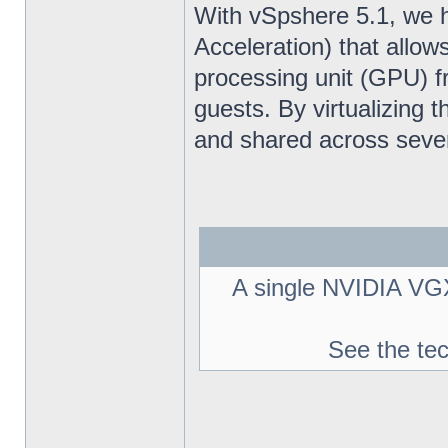
With vSpshere 5.1, we 
Acceleration) that allow
processing unit (GPU) fr
guests. By virtualizing 
and shared across sever
A single NVIDIA VGX
See the te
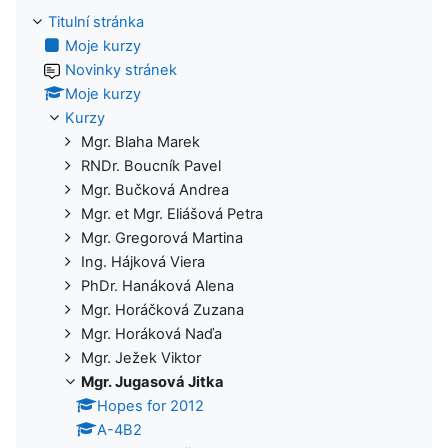
Titulní stránka
Moje kurzy
Novinky stránek
Moje kurzy
Kurzy
Mgr. Blaha Marek
RNDr. Boucník Pavel
Mgr. Bučková Andrea
Mgr. et Mgr. Eliášová Petra
Mgr. Gregorová Martina
Ing. Hájková Viera
PhDr. Hanáková Alena
Mgr. Horáčková Zuzana
Mgr. Horáková Naďa
Mgr. Ježek Viktor
Mgr. Jugasová Jitka
Hopes for 2012
A-4B2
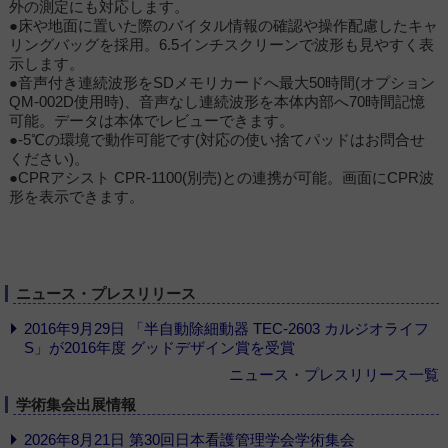
外の測定にも対応します。
●床や地面に置いた際のバイタル情報の確認や操作配慮したキャ
リングバッグを採用。6.5インチスクリーンで波形も見やすく表
示します。
●音声付き連続波形をSDメモリカードへ最大50時間(オプション
QM-002D使用時)、音声なし連続波形を本体内部へ70時間記憶
可能。データは本体でレビューできます。
●-5℃の環境で動作可能です(対応の使い捨てパッドはお問合せ
ください)。
●CPRアシスト CPR-1100(別売)との連携が可能。画面にCPR波
形を表示できます。
ニュース・プレスリリース
2016年9月29日 「半自動除細動器 TEC-2603 カルジオライフ
S」が2016年度 グッドデザイン賞を受賞
ニュース・プレスリリース一覧
学術集会出展情報
2026年8月21日 第30回日本看護管理学会学術集会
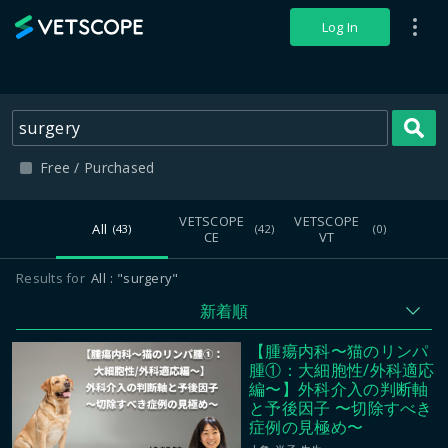
VETSCOPE
Log In
S
Free / Purchased
VETSCOPE
VETSCOPE
All
(43)
(42)
(0)
CE
VT
Results for
All
"surgery"
新着順
【腫瘍内科〜猫のリンパ
腫①：大細胞性/外科適応
編〜】外科介入の判断軸
と予後因子 〜切除すべき
症例の見極め〜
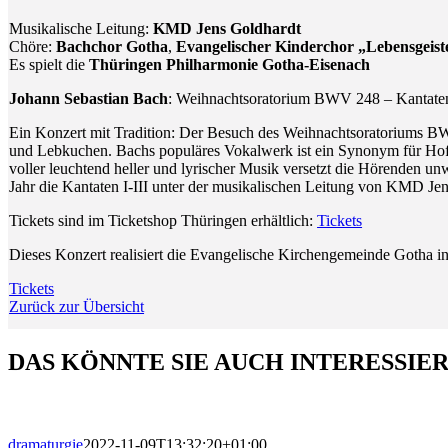
Musikalische Leitung:
KMD Jens Goldhardt
Chöre:
Bachchor Gotha
,
Evangelischer Kinderchor „Lebensgeist
Es spielt die
Thüringen Philharmonie Gotha-Eisenach
Johann Sebastian Bach
: Weihnachtsoratorium BWV 248 – Kantaten 
Ein Konzert mit Tradition: Der Besuch des Weihnachtsoratoriums B
und Lebkuchen. Bachs populäres Vokalwerk ist ein Synonym für Hoff
voller leuchtend heller und lyrischer Musik versetzt die Hörenden u
Jahr die Kantaten I-III unter der musikalischen Leitung von KMD Je
Tickets sind im Ticketshop Thüringen erhältlich:
Tickets
Dieses Konzert realisiert die Evangelische Kirchengemeinde Gotha 
Tickets
Zurück zur Übersicht
DAS KÖNNTE SIE AUCH INTERESSIE
dramaturgie
2022-11-09T13:32:20+01:00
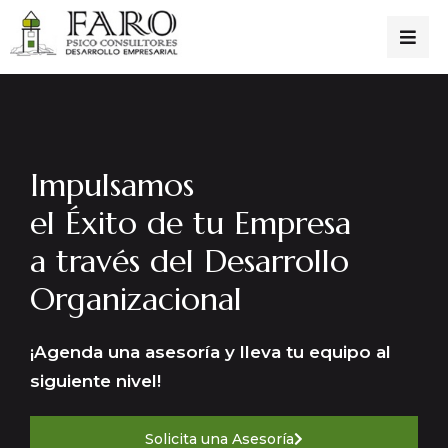
Impulsamos
el Éxito de tu Empresa
a través del Desarrollo
Organizacional
¡Agenda una asesoría y lleva tu equipo al
siguiente nivel!
Solicita una Asesoría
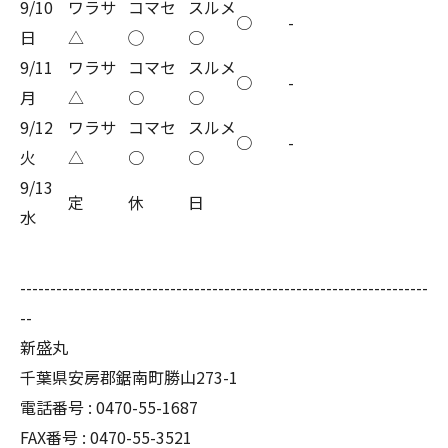
9/10
ワラサ
コマセ
スルメ
○
-
日
△
◯
○
9/11
ワラサ
コマセ
スルメ
○
-
月
△
○
○
9/12
ワラサ
コマセ
スルメ
○
-
火
△
○
○
9/13
定
休
日
水
--------------------------------------------------------------------
--
新盛丸
千葉県安房郡鋸南町勝山273-1
電話番号 : 0470-55-1687
FAX番号 : 0470-55-3521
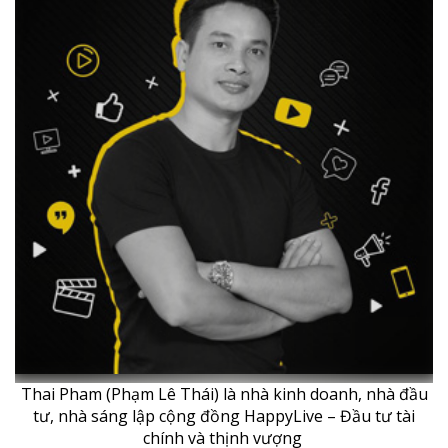
Thai Pham (Phạm Lê Thái) là nhà kinh doanh, nhà đầu
tư, nhà sáng lập cộng đồng HappyLive – Đầu tư tài
chính và thịnh vượng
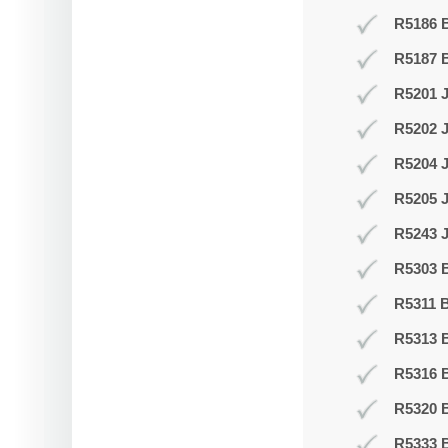
R5186 B
R5187 
R5201 J
R5202 J
R5204 
R5205 
R5243 J
R5303 B
R5311 B
R5313 
R5316 
R5320 B
R5333 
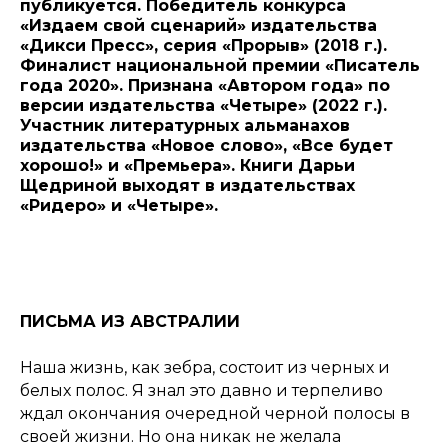
публикуется. Победитель конкурса
«Издаем свой сценарий» издательства
«Дикси Пресс», серия «Прорыв» (2018 г.).
Финалист национальной премии «Писатель
года 2020». Признана «Автором года» по
версии издательства «Четыре» (2022 г.).
Участник литературных альманахов
издательства «Новое слово», «Все будет
хорошо!» и «Премьера». Книги Дарьи
Щедриной выходят в издательствах
«Ридеро» и «Четыре».
ПИСЬМА ИЗ АВСТРАЛИИ
Наша жизнь, как зебра, состоит из черных и
белых полос. Я знал это давно и терпеливо
ждал окончания очередной черной полосы в
своей жизни. Но она никак не желала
■ ■ ■ ■
▶ _WHAT TO WORK ON_:
From the first line to the last, print the records exactly; leave out the pictures.

▶ _OUTPUT FOR THIS EXERCISE_:
With vSpshere 5.1, we 
Acceleration) that allow
processing unit (GPU) fr
guests. By virtualizing 
and shared across sever
A single NVIDIA VGX
See the te
Titulní stránka
Moje kurzy
Novinky stránek
Moje kurzy
Kurzy
Mgr. Blaha Marek
RNDr. Boucník Pavel
Mgr. Bučková Andrea
Mgr. et Mgr. Eliášová Petra
Mgr. Gregorová Martina
Ing. Hájková Viera
PhDr. Hanáková Alena
Mgr. Horáčková Zuzana
Mgr. Horáková Naďa
Mgr. Ježek Viktor
Mgr. Jugasová Jitka
Hopes for 2012
A-4B2
外の測定にも対応します。
●床や地面に置いた際のバイタル情報の確認や操作配慮したキャ
リングバッグを採用。6.5インチスクリーンで波形も見やすく表
示します。
●音声付き連続波形をSDメモリカードへ最大50時間(オプション
QM-002D使用時)、音声なし連続波形を本体内部へ70時間記憶
可能。データは本体でレビューできます。
●-5℃の環境で動作可能です(対応の使い捨てパッドはお問合せ
ください)。
●CPRアシスト CPR-1100(別売)との連携が可能。画面にCPR波
形を表示できます。
ニュース・プレスリリース
2016年9月29日 「半自動除細動器 TEC-2603 カルジオライフ
S」が2016年度 グッドデザイン賞を受賞
ニュース・プレスリリース一覧
学術集会出展情報
2026年8月21日 第30回日本看護管理学会学術集会
VETSCOPE
Log In
S
Free / Purchased
VETSCOPE
VETSCOPE
All
(43)
(42)
(0)
CE
VT
Results for
All
"surgery"
新着順
【腫瘍内科〜猫のリンパ
腫①：大細胞性/外科適応
編〜】外科介入の判断軸
と予後因子 〜切除すべき
症例の見極め〜
Musikalische Leitung:
KMD Jens Goldhardt
Chöre:
Bachchor Gotha
,
Evangelischer Kinderchor „Lebensgeist
Es spielt die
Thüringen Philharmonie Gotha-Eisenach
Johann Sebastian Bach
: Weihnachtsoratorium BWV 248 – Kantaten 
Ein Konzert mit Tradition: Der Besuch des Weihnachtsoratoriums B
und Lebkuchen. Bachs populäres Vokalwerk ist ein Synonym für Hoff
voller leuchtend heller und lyrischer Musik versetzt die Hörenden u
Jahr die Kantaten I-III unter der musikalischen Leitung von KMD Je
Tickets sind im Ticketshop Thüringen erhältlich:
Tickets
Dieses Konzert realisiert die Evangelische Kirchengemeinde Gotha 
Tickets
Zurück zur Übersicht
DAS KÖNNTE SIE AUCH INTERESSIE
dramaturgie
2022-11-09T13:32:20+01:00
Impulsamos
el Éxito de tu Empresa
a través del Desarrollo
Organizacional
¡Agenda una asesoría y lleva tu equipo al
siguiente nivel!
Solicita una Asesoría
9/10
ワラサ
コマセ
スルメ
○
-
日
△
◯
○
9/11
ワラサ
コマセ
スルメ
○
-
月
△
○
○
9/12
ワラサ
コマセ
スルメ
○
-
火
△
○
○
9/13
定
休
日
水
--------------------------------------------------------------------
--
新盛丸
千葉県安房郡鋸南町勝山273-1
電話番号 : 0470-55-1687
FAX番号 : 0470-55-3521
Thai Pham (Phạm Lê Thái) là nhà kinh doanh, nhà đầu
tư, nhà sáng lập cộng đồng HappyLive – Đầu tư tài
chính và thịnh vượng
R5186 B
R5187 
R5201 J
R5202 J
R5204 
R5205 
R5243 J
R5303 B
R5311 B
R5313 
R5316 
R5320 B
R5333 
публикуется. Победитель конкурса
«Издаем свой сценарий» издательства
«Дикси Пресс», серия «Прорыв» (2018 г.).
Финалист национальной премии «Писатель
года 2020». Признана «Автором года» по
версии издательства «Четыре» (2022 г.).
Участник литературных альманахов
издательства «Новое слово», «Все будет
хорошо!» и «Премьера». Книги Дарьи
Щедриной выходят в издательствах
«Ридеро» и «Четыре».
ПИСЬМА ИЗ АВСТРАЛИИ
Наша жизнь, как зебра, состоит из черных и
белых полос. Я знал это давно и терпеливо
ждал окончания очередной черной полосы в
своей жизни. Но она никак не желала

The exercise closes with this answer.